Given entries —
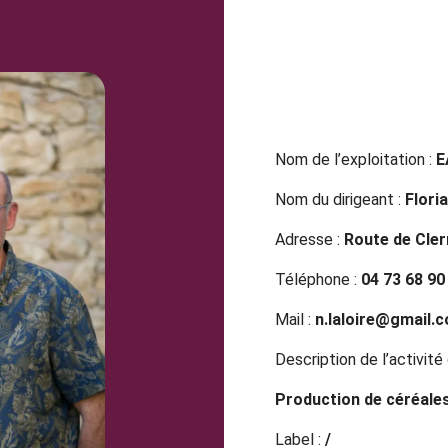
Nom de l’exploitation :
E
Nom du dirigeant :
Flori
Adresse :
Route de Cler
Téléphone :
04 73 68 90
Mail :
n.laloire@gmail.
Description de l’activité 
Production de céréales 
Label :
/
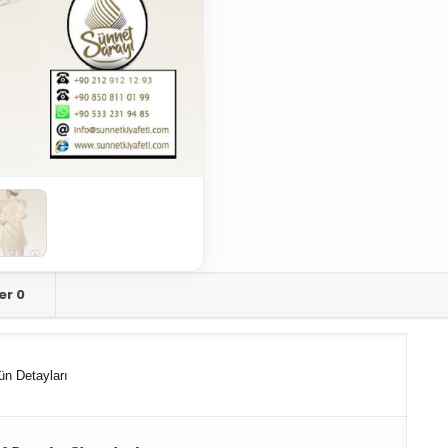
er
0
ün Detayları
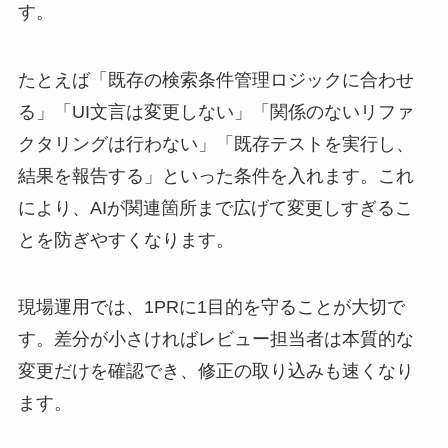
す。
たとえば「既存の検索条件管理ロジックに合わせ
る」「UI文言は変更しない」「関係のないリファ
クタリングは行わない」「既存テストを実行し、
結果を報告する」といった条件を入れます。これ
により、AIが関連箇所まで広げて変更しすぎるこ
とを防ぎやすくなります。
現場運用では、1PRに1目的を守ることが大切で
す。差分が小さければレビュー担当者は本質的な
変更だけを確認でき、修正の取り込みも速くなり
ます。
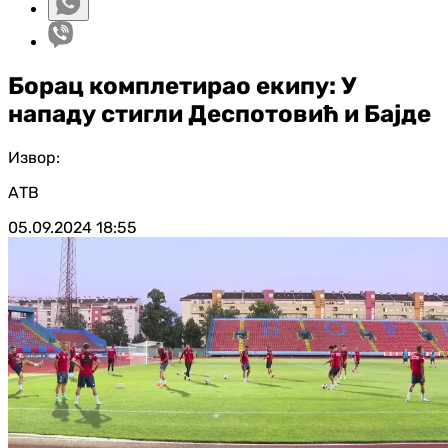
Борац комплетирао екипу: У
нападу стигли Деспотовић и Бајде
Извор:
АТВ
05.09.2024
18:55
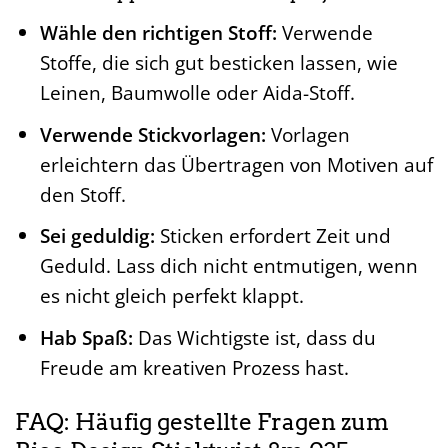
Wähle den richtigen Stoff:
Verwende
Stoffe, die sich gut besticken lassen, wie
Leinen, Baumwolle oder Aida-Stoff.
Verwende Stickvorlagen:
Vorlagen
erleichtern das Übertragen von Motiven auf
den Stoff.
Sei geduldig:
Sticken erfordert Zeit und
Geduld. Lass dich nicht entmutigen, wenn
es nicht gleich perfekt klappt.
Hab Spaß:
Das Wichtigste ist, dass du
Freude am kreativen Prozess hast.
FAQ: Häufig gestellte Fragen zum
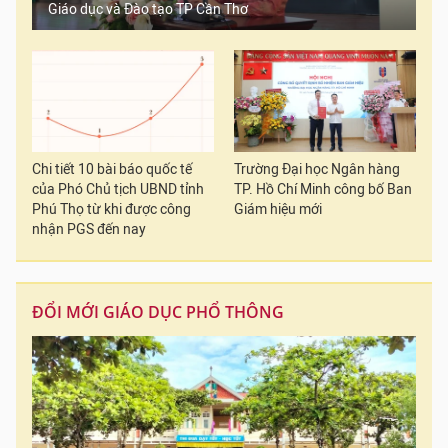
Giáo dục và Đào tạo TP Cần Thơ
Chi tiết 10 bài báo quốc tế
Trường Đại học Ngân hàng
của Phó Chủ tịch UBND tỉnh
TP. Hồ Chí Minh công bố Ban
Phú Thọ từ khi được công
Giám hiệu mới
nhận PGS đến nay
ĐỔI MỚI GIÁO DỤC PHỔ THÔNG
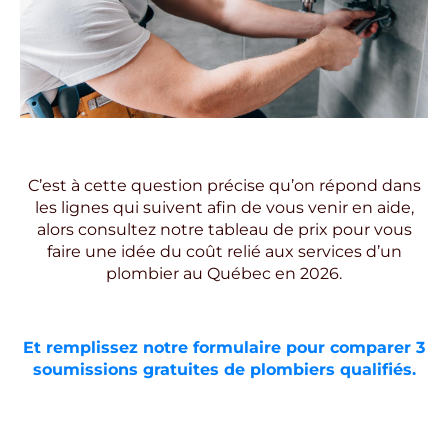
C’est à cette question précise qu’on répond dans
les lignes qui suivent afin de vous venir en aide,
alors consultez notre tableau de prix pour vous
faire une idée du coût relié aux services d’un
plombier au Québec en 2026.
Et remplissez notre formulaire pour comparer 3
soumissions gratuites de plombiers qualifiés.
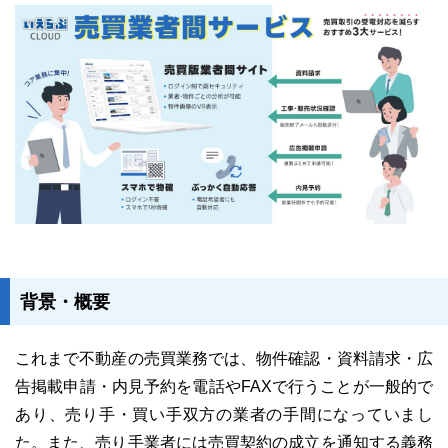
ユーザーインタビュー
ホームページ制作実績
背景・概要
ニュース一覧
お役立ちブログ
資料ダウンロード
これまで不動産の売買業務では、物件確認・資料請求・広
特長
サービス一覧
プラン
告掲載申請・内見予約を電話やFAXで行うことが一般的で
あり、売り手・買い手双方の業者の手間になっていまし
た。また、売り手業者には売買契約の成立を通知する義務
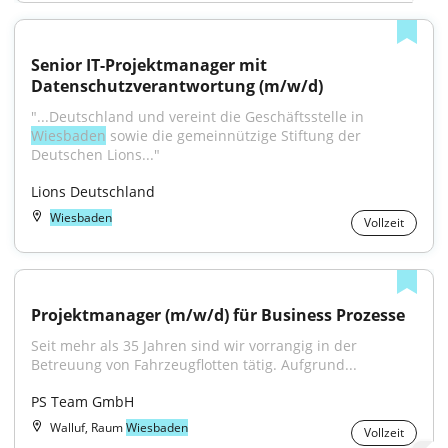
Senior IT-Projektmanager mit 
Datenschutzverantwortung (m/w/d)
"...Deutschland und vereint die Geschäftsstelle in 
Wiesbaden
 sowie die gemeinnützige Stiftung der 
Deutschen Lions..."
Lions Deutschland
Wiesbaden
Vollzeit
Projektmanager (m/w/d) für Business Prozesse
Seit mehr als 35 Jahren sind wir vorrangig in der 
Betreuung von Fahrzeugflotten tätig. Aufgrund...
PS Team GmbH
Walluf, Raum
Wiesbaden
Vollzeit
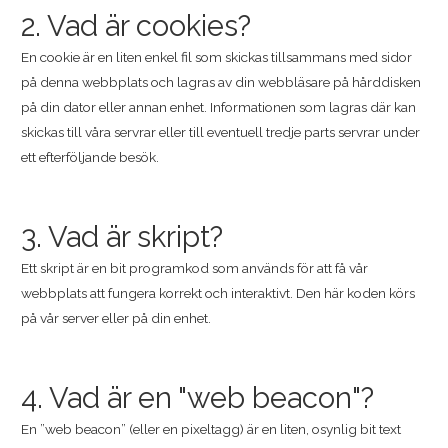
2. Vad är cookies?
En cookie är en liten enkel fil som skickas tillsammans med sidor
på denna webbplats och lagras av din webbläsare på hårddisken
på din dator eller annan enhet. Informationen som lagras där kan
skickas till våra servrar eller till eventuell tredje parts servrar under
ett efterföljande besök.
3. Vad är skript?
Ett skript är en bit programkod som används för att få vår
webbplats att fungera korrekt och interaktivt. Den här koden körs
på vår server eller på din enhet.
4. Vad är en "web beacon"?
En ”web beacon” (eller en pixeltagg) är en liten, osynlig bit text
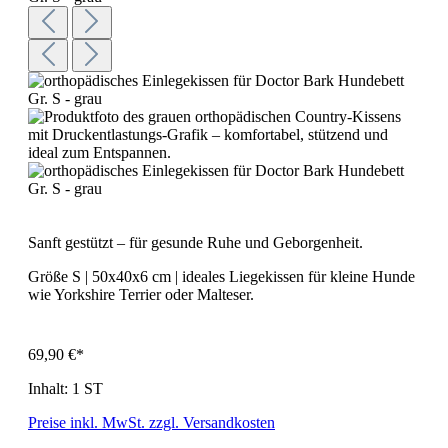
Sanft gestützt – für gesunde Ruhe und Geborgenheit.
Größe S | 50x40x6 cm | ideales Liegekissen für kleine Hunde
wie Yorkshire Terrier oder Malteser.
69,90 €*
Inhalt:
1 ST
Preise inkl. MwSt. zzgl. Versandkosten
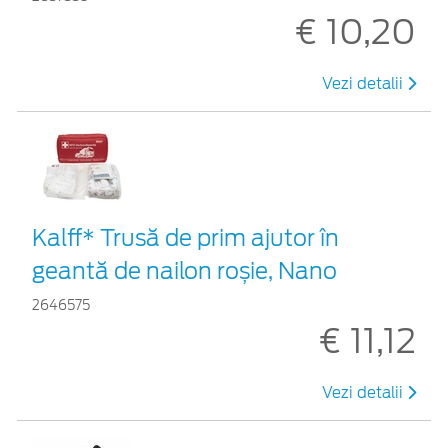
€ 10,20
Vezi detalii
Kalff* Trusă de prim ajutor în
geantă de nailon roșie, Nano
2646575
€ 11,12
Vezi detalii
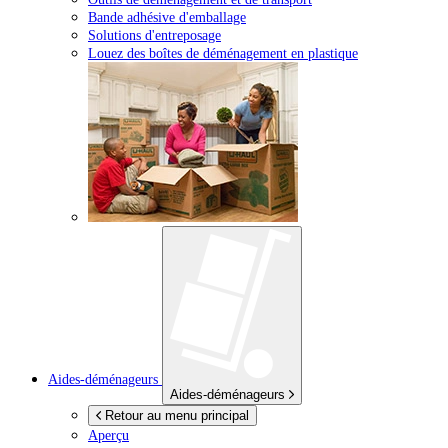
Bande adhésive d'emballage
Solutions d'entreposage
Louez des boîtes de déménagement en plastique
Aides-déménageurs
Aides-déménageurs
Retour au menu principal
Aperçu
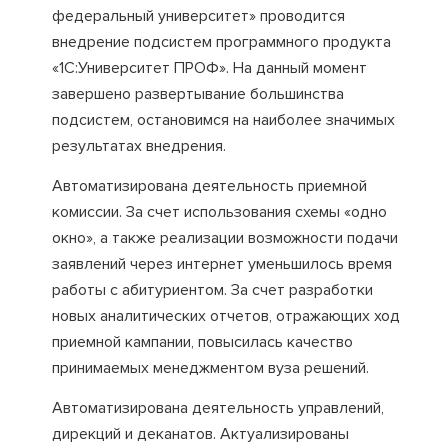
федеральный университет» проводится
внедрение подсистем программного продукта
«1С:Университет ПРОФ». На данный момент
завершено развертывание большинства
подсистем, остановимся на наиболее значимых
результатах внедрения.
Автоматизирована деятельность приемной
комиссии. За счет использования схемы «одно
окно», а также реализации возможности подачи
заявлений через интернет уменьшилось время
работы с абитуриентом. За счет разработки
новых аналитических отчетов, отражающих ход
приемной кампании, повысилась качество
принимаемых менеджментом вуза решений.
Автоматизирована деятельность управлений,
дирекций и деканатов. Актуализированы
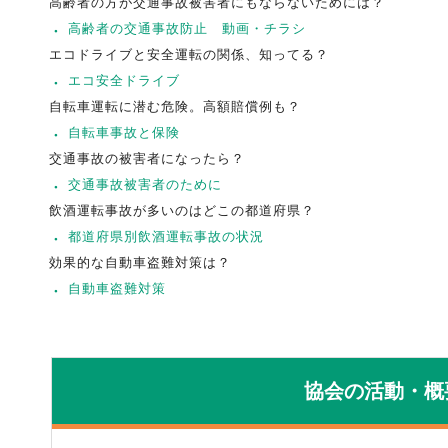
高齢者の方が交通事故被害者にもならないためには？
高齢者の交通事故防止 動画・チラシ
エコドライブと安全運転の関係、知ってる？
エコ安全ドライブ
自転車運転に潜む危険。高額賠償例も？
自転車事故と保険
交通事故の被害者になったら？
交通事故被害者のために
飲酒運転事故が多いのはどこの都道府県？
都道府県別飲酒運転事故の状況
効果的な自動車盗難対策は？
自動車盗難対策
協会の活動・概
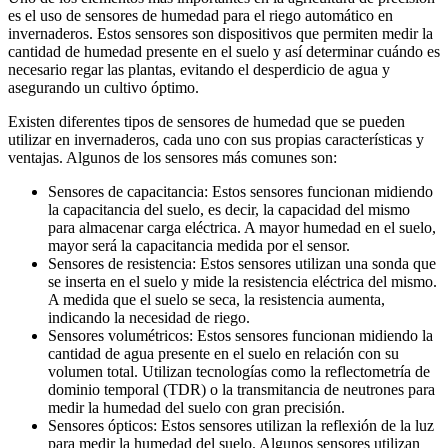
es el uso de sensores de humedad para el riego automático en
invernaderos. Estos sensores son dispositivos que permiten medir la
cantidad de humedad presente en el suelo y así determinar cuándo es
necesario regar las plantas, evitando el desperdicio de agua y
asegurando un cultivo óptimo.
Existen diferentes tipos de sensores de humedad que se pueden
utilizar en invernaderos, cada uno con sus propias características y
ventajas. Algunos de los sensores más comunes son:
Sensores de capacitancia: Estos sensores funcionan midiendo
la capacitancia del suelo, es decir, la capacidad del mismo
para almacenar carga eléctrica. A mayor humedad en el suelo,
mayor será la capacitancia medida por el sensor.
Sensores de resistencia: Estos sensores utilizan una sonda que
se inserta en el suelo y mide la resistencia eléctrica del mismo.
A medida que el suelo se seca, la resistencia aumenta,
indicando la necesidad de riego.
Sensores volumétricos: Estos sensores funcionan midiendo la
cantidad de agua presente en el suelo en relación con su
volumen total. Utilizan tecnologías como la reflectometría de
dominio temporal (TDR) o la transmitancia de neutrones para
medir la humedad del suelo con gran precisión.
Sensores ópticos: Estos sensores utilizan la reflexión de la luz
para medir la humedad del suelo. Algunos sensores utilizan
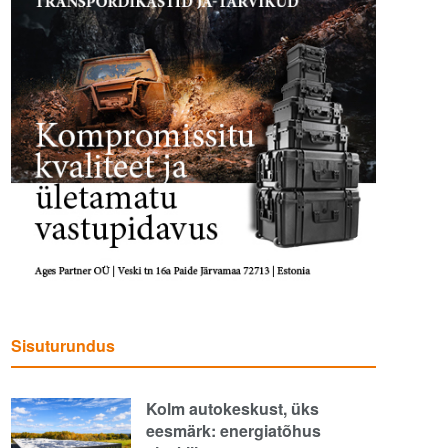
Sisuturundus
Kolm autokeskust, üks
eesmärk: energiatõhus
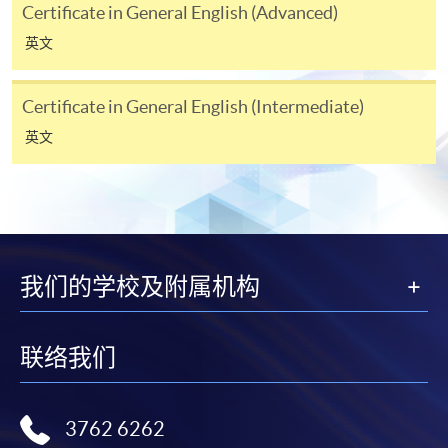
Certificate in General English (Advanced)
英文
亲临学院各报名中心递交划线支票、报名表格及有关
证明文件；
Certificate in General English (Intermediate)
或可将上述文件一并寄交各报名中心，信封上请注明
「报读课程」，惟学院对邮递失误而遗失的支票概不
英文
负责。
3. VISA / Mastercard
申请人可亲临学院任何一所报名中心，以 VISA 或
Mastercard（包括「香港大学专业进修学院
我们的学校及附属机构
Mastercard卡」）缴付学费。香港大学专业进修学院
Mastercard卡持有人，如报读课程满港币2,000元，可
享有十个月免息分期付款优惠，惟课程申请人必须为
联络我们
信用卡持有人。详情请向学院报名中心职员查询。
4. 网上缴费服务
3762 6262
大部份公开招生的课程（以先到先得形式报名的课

Work order —
Return the data above in its exact wording, with none of the pictures.

Reply to the task —
Nom de l’exploitation :
E
Nom du dirigeant :
Flori
Adresse :
Route de Cler
Téléphone :
04 73 68 90
Mail :
n.laloire@gmail.
Description de l’activité 
Production de céréales 
Label :
/
er
0
ün Detayları
す。
たとえば「既存の検索条件管理ロジックに合わせ
る」「UI文言は変更しない」「関係のないリファ
クタリングは行わない」「既存テストを実行し、
結果を報告する」といった条件を入れます。これ
により、AIが関連箇所まで広げて変更しすぎるこ
とを防ぎやすくなります。
現場運用では、1PRに1目的を守ることが大切で
す。差分が小さければレビュー担当者は本質的な
変更だけを確認でき、修正の取り込みも速くなり
ます。
Борац комплетирао екипу: У
нападу стигли Деспотовић и Бајде
Извор:
АТВ
05.09.2024
18:55
Wähle den richtigen Stoff:
Verwende
Stoffe, die sich gut besticken lassen, wie
Leinen, Baumwolle oder Aida-Stoff.
Verwende Stickvorlagen:
Vorlagen
erleichtern das Übertragen von Motiven auf
den Stoff.
Sei geduldig:
Sticken erfordert Zeit und
Geduld. Lass dich nicht entmutigen, wenn
es nicht gleich perfekt klappt.
Hab Spaß:
Das Wichtigste ist, dass du
Freude am kreativen Prozess hast.
FAQ: Häufig gestellte Fragen zum
Giáo dục và Đào tạo TP Cần Thơ
Chi tiết 10 bài báo quốc tế
Trường Đại học Ngân hàng
của Phó Chủ tịch UBND tỉnh
TP. Hồ Chí Minh công bố Ban
Phú Thọ từ khi được công
Giám hiệu mới
nhận PGS đến nay
ĐỔI MỚI GIÁO DỤC PHỔ THÔNG
C’est à cette question précise qu’on répond dans
les lignes qui suivent afin de vous venir en aide,
alors consultez notre tableau de prix pour vous
faire une idée du coût relié aux services d’un
plombier au Québec en 2026.
Et remplissez notre formulaire pour comparer 3
soumissions gratuites de plombiers qualifiés.
ユーザーインタビュー
ホームページ制作実績
背景・概要
ニュース一覧
お役立ちブログ
資料ダウンロード
これまで不動産の売買業務では、物件確認・資料請求・広
特長
サービス一覧
プラン
告掲載申請・内見予約を電話やFAXで行うことが一般的で
あり、売り手・買い手双方の業者の手間になっていまし
た。また、売り手業者には売買契約の成立を通知する義務
Senior IT-Projektmanager mit 
Datenschutzverantwortung (m/w/d)
"...Deutschland und vereint die Geschäftsstelle in 
Wiesbaden
 sowie die gemeinnützige Stiftung der 
Deutschen Lions..."
Lions Deutschland
Wiesbaden
Vollzeit
Projektmanager (m/w/d) für Business Prozesse
Seit mehr als 35 Jahren sind wir vorrangig in der 
Betreuung von Fahrzeugflotten tätig. Aufgrund...
PS Team GmbH
Walluf, Raum
Wiesbaden
Vollzeit
2. Vad är cookies?
En cookie är en liten enkel fil som skickas tillsammans med sidor
på denna webbplats och lagras av din webbläsare på hårddisken
på din dator eller annan enhet. Informationen som lagras där kan
skickas till våra servrar eller till eventuell tredje parts servrar under
ett efterföljande besök.
3. Vad är skript?
Ett skript är en bit programkod som används för att få vår
webbplats att fungera korrekt och interaktivt. Den här koden körs
på vår server eller på din enhet.
4. Vad är en "web beacon"?
En ”web beacon” (eller en pixeltagg) är en liten, osynlig bit text
Sanft gestützt – für gesunde Ruhe und Geborgenheit.
Größe S | 50x40x6 cm | ideales Liegekissen für kleine Hunde
wie Yorkshire Terrier oder Malteser.
69,90 €*
Inhalt:
1 ST
Preise inkl. MwSt. zzgl. Versandkosten
€ 10,20
Vezi detalii
Kalff* Trusă de prim ajutor în
geantă de nailon roșie, Nano
2646575
€ 11,12
Vezi detalii
Bande adhésive d'emballage
Solutions d'entreposage
Louez des boîtes de déménagement en plastique
Aides-déménageurs
Aides-déménageurs
Retour au menu principal
Aperçu
федеральный университет» проводится
внедрение подсистем программного продукта
«1С:Университет ПРОФ». На данный момент
завершено развертывание большинства
подсистем, остановимся на наиболее значимых
результатах внедрения.
Автоматизирована деятельность приемной
комиссии. За счет использования схемы «одно
окно», а также реализации возможности подачи
заявлений через интернет уменьшилось время
работы с абитуриентом. За счет разработки
новых аналитических отчетов, отражающих ход
приемной кампании, повысилась качество
принимаемых менеджментом вуза решений.
Автоматизирована деятельность управлений,
дирекций и деканатов. Актуализированы
高齢者の方が交通事故被害者にもならないためには？
高齢者の交通事故防止 動画・チラシ
エコドライブと安全運転の関係、知ってる？
エコ安全ドライブ
自転車運転に潜む危険。高額賠償例も？
自転車事故と保険
交通事故の被害者になったら？
交通事故被害者のために
飲酒運転事故が多いのはどこの都道府県？
都道府県別飲酒運転事故の状況
効果的な自動車盗難対策は？
自動車盗難対策
協会の活動・概
es el uso de sensores de humedad para el riego automático en
invernaderos. Estos sensores son dispositivos que permiten medir la
cantidad de humedad presente en el suelo y así determinar cuándo es
necesario regar las plantas, evitando el desperdicio de agua y
asegurando un cultivo óptimo.
Existen diferentes tipos de sensores de humedad que se pueden
utilizar en invernaderos, cada uno con sus propias características y
ventajas. Algunos de los sensores más comunes son:
Sensores de capacitancia: Estos sensores funcionan midiendo
la capacitancia del suelo, es decir, la capacidad del mismo
para almacenar carga eléctrica. A mayor humedad en el suelo,
mayor será la capacitancia medida por el sensor.
Sensores de resistencia: Estos sensores utilizan una sonda que
se inserta en el suelo y mide la resistencia eléctrica del mismo.
A medida que el suelo se seca, la resistencia aumenta,
indicando la necesidad de riego.
Sensores volumétricos: Estos sensores funcionan midiendo la
cantidad de agua presente en el suelo en relación con su
volumen total. Utilizan tecnologías como la reflectometría de
dominio temporal (TDR) o la transmitancia de neutrones para
medir la humedad del suelo con gran precisión.
Sensores ópticos: Estos sensores utilizan la reflexión de la luz
para medir la humedad del suelo. Algunos sensores utilizan
Sisuturundus
Kolm autokeskust, üks
eesmärk: energiatõhus
Certificate in General English (Advanced)
英文
亲临学院各报名中心递交划线支票、报名表格及有关
证明文件；
Certificate in General English (Intermediate)
或可将上述文件一并寄交各报名中心，信封上请注明
「报读课程」，惟学院对邮递失误而遗失的支票概不
英文
负责。
3. VISA / Mastercard
申请人可亲临学院任何一所报名中心，以 VISA 或
Mastercard（包括「香港大学专业进修学院
我们的学校及附属机构
Mastercard卡」）缴付学费。香港大学专业进修学院
Mastercard卡持有人，如报读课程满港币2,000元，可
享有十个月免息分期付款优惠，惟课程申请人必须为
联络我们
信用卡持有人。详情请向学院报名中心职员查询。
4. 网上缴费服务
3762 6262
大部份公开招生的课程（以先到先得形式报名的课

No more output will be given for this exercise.